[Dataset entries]
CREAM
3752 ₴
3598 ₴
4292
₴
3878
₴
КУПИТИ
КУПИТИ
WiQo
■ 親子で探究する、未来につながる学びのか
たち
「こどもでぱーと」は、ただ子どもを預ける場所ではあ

* * *

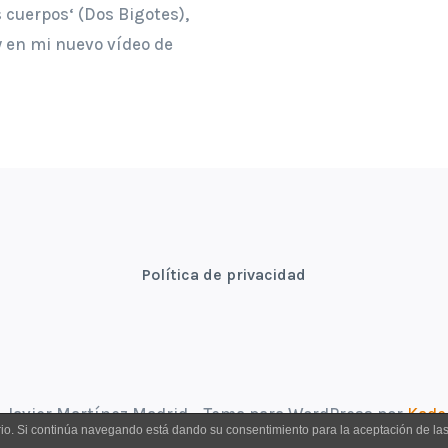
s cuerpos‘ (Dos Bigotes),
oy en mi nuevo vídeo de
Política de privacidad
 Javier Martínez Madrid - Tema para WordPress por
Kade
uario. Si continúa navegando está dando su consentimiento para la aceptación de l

---

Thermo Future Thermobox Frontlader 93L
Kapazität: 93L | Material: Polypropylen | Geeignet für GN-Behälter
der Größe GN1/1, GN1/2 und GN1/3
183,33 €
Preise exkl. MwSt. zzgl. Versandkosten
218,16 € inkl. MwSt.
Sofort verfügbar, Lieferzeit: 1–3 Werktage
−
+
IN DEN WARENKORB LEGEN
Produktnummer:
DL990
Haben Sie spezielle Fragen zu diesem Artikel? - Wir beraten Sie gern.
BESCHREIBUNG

▶ [TASK BRIEF] The required answer is the exact run of lines above starting at the line with "Haben Sie spezielle" and ending at the line with "BESCHREIBUNG", with both ends present.

▶ [SOLVED PROBLEM]
Haben Sie spezielle Fragen zu diesem Artikel? - Wir beraten Sie gern.
BESCHREIBUNG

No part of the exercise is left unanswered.